Bildung · Interview

Neue Kultusministerin Schopper: „Ein bisschen Normalität“

Die neue Kultusministerin Theresa Schopper über ihre Pläne für Schulöffnungen, Corona-Impfungen für Jugendliche und die Folgen der Pandemie.

22.05.2021

Von AXEL HABERMEHL

„Schule ist ein Lebensraum, nicht nur ein Ort des Lernens und der Klausuren“, sagt Kultusministerin Schopper. Foto: Marijan Murat/dpa

„Schule ist ein Lebensraum, nicht nur ein Ort des Lernens und der Klausuren“, sagt Kultusministerin Schopper. Foto: Marijan Murat/dpa

Stuttgart. Eingerichtet hat sich Theresa Schopper noch nicht. Das Chefbüro im neunten Stock des Kultusministeriums in Stuttgart sieht kaum anders aus als unter ihrer Vorgängerin. Eine gute Woche ist die Grünen-Politikerin (60) im Amt und gleich mittendrin im Aufreger-Thema Schule und Corona. Gleich steht ein Termin mit der Wissenschaftsministerin an, zur Frage, wie Lehramts-Studenten an Schulen helfen können. Doch eine halbe Stunde zum Antrittsinterview hat Schopper.

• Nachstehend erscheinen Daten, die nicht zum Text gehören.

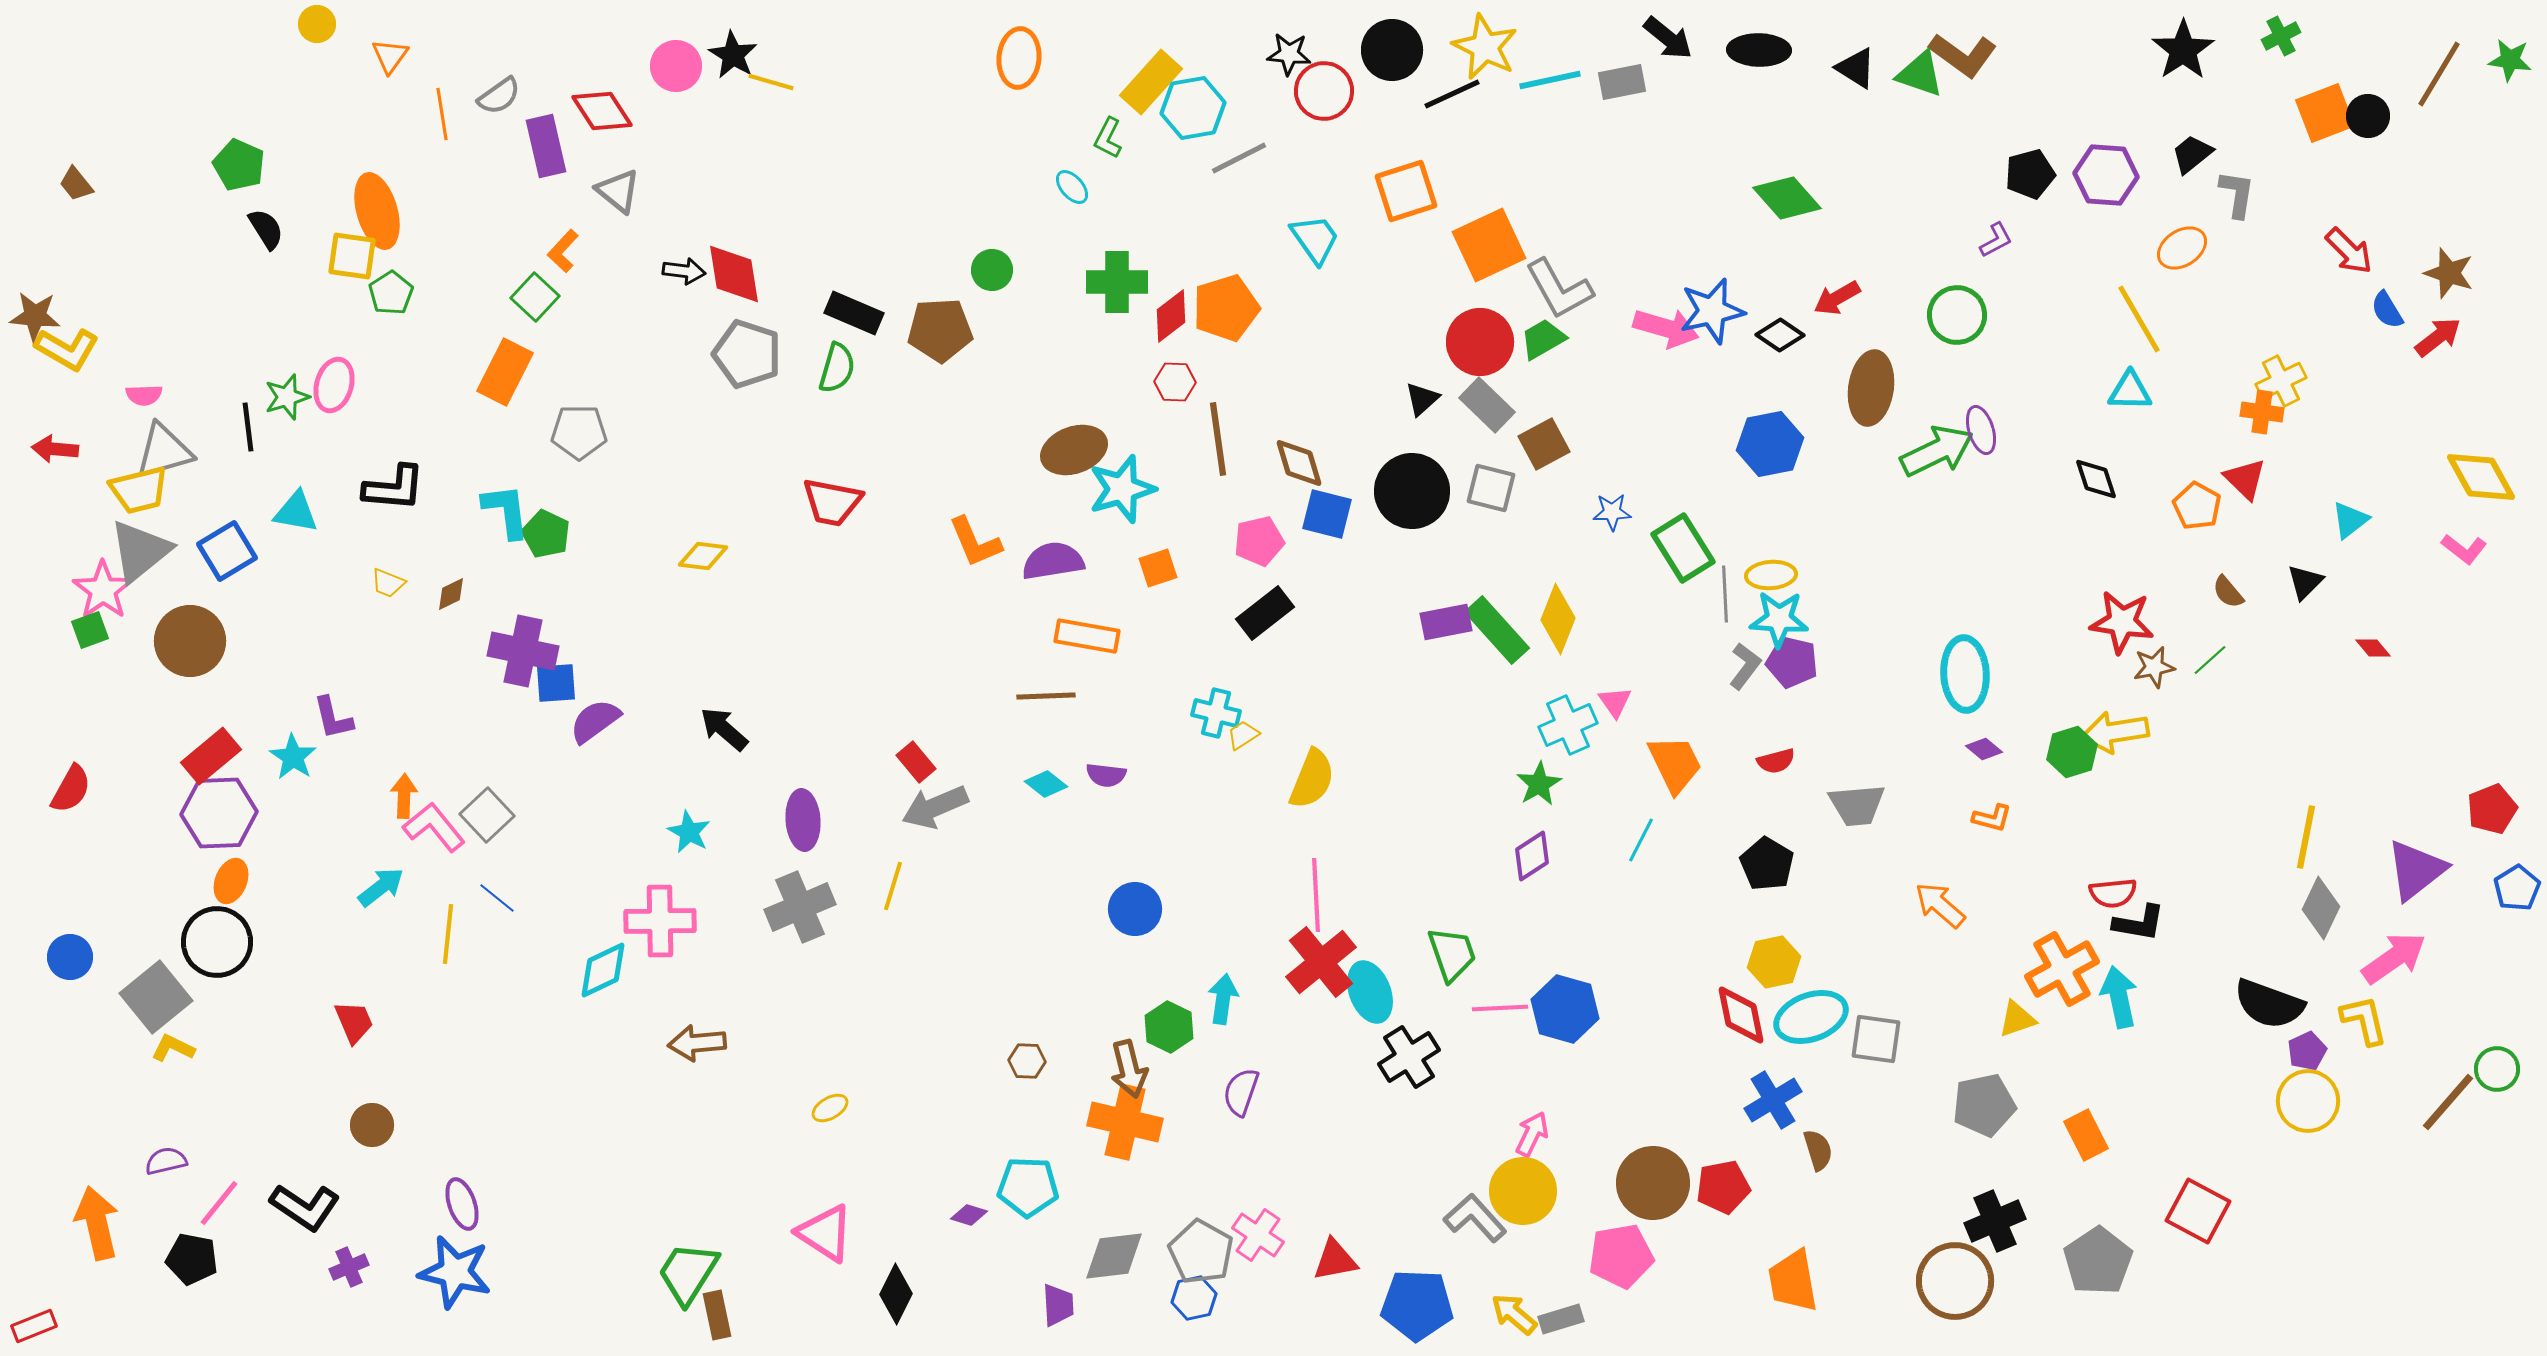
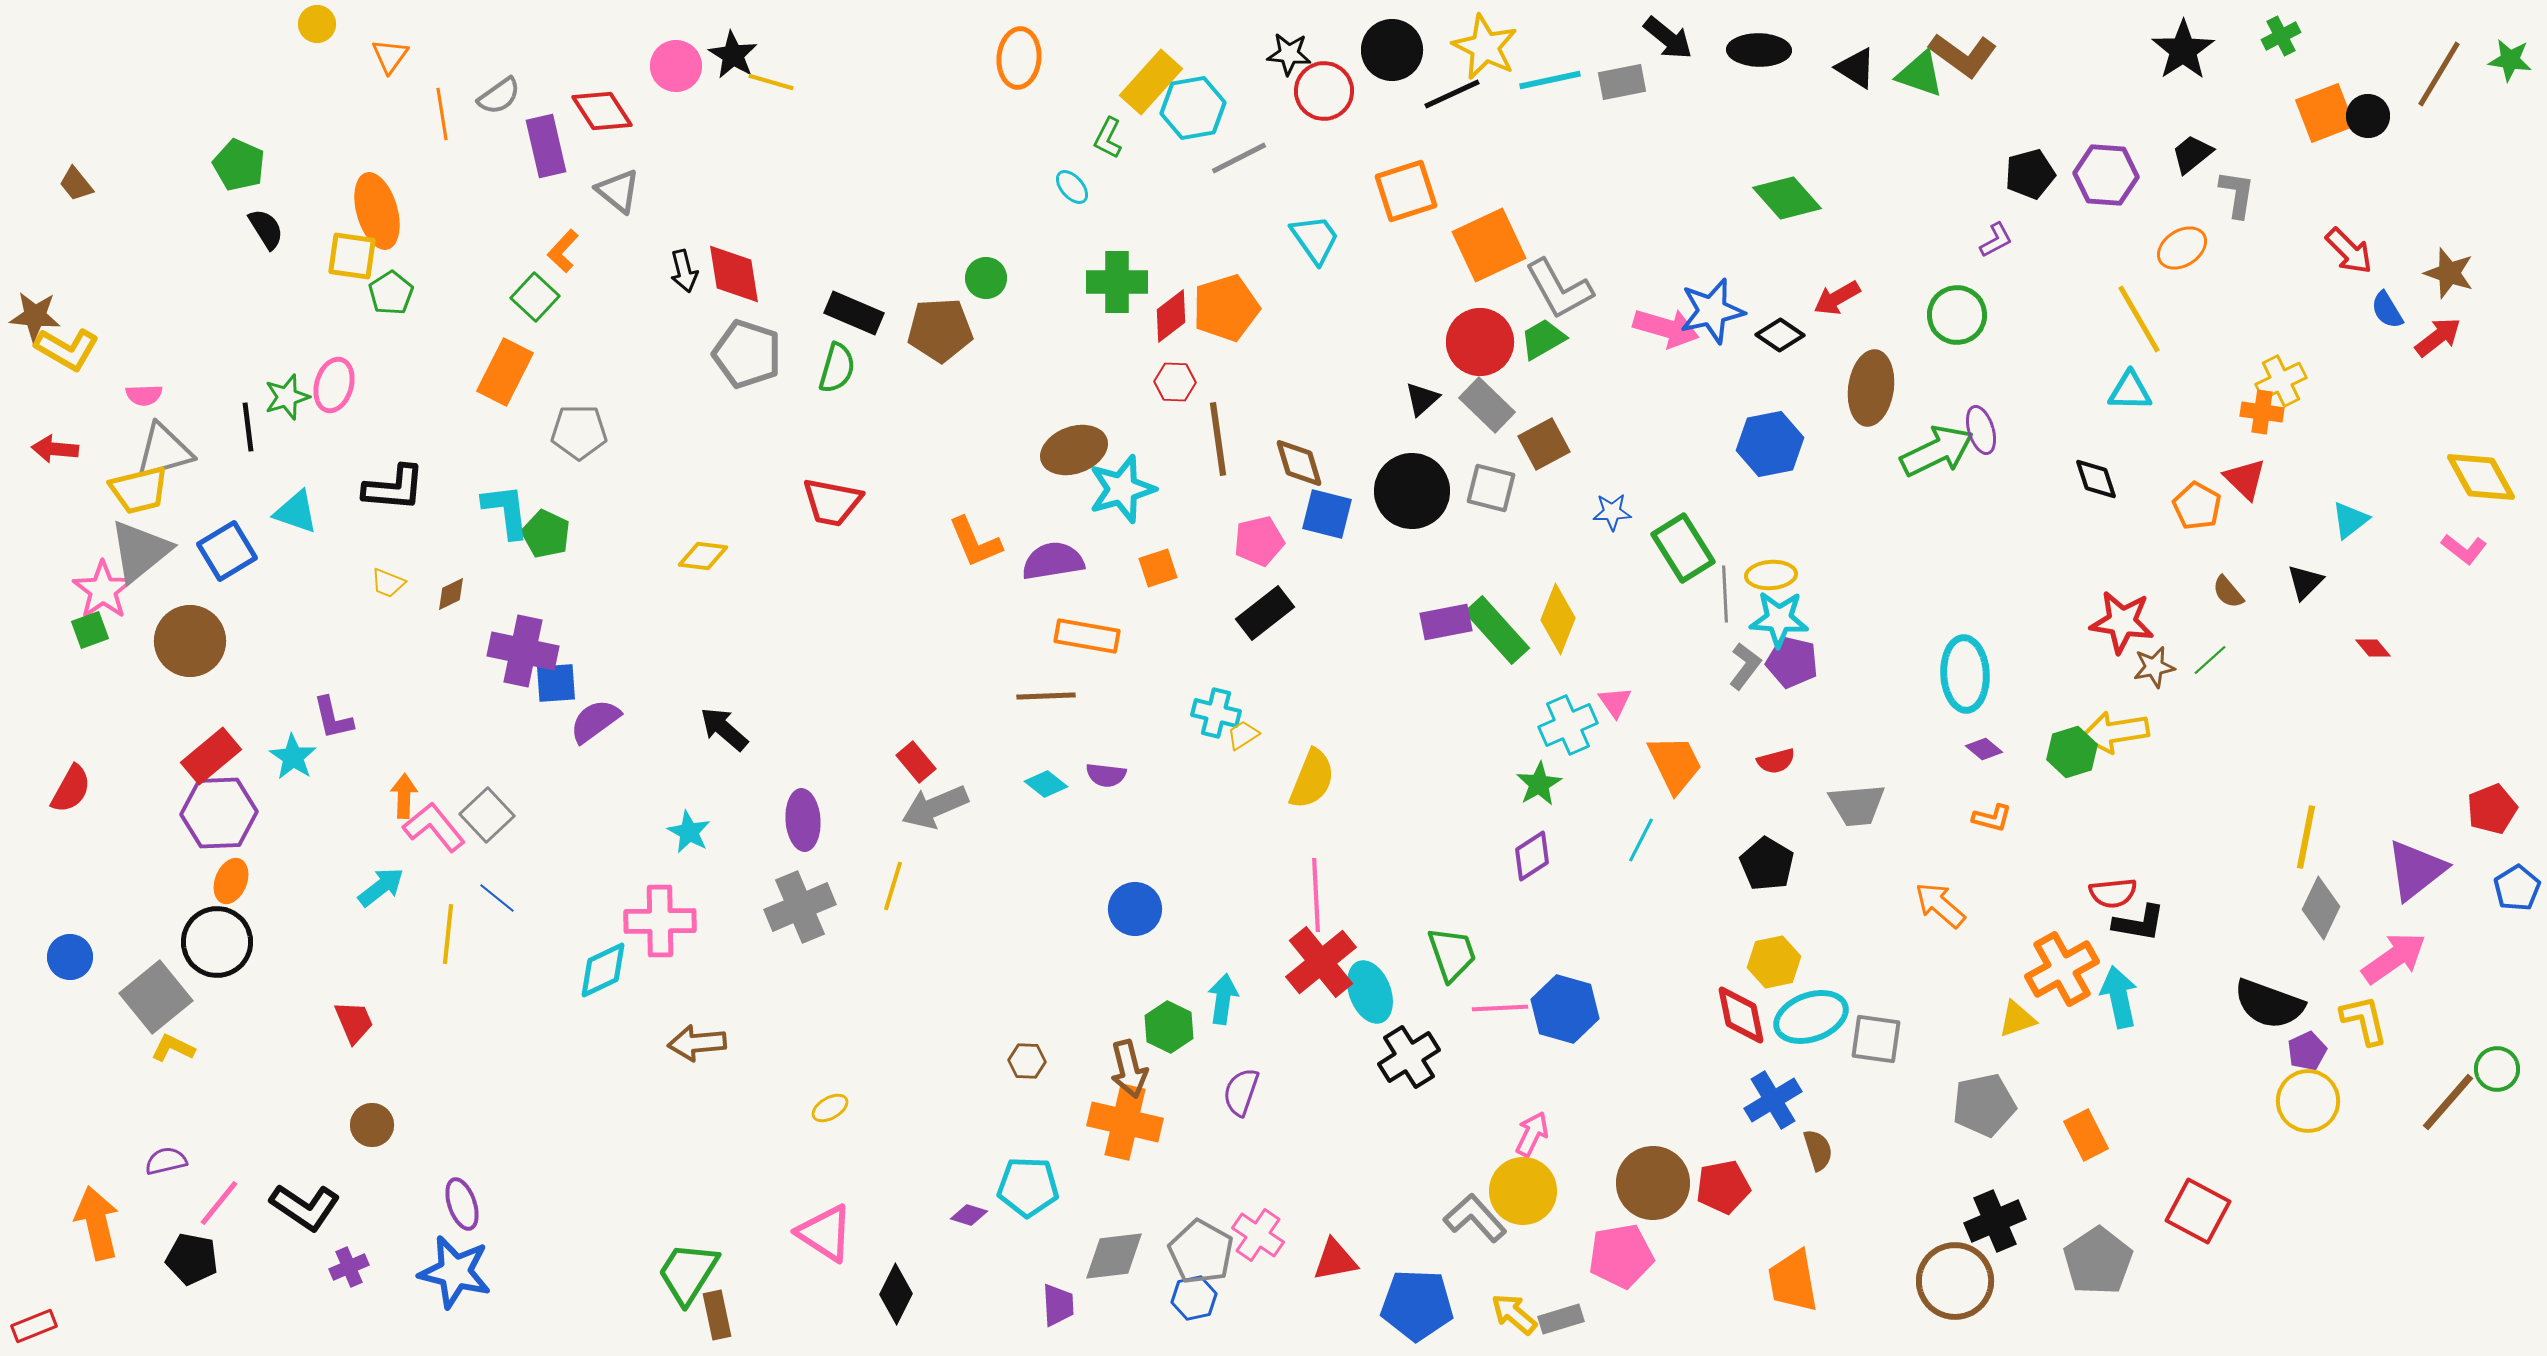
green circle at (992, 270): moved 6 px left, 8 px down
black arrow at (684, 271): rotated 69 degrees clockwise
cyan triangle at (296, 512): rotated 9 degrees clockwise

Frau Ministerin, worauf liegt zu Beginn der Amtszeit Ihre Priorität?

Theresa Schopper: Zum einen auf Corona: Was muss jetzt alles organisiert werden? Wie geht es nach Pfingsten weiter? Wie können wir Schulen weiter öffnen? Wir beschäftigen uns auch intensiv mit den Folgen der Pandemie und planen ein Programm zur Aufarbeitung von Lernrückständen. Dabei ist für mich klar, dass wir die Sommerferien nicht kürzen. Kinder und Jugendliche müssen auch mal emotional runterfahren, Freiheiten haben. Der zweite große Punkt, der mich umtreibt, ist die Digitalisierung. Corona hat viele Probleme aufgedeckt, aber auch Möglichkeiten gezeigt. Da müssen wir prüfen, was wir beibehalten können.

Die Corona-Schulpolitik steht seit Monaten stark in der Kritik. Was wollen Sie anders machen?

Die starke Polarisierung wird mit fallenden Inzidenzen hoffentlich nachlassen. Die große Belastung für Eltern durch Homeschooling und Betreuung plus Beruf wird zurückgehen, wenn Schule wieder verlässlich stattfindet. Auch für Lehrer wird die hohe Belastung zurückgehen. Wichtig ist der Austausch mit allen Beteiligten, darauf lege ich großen Wert.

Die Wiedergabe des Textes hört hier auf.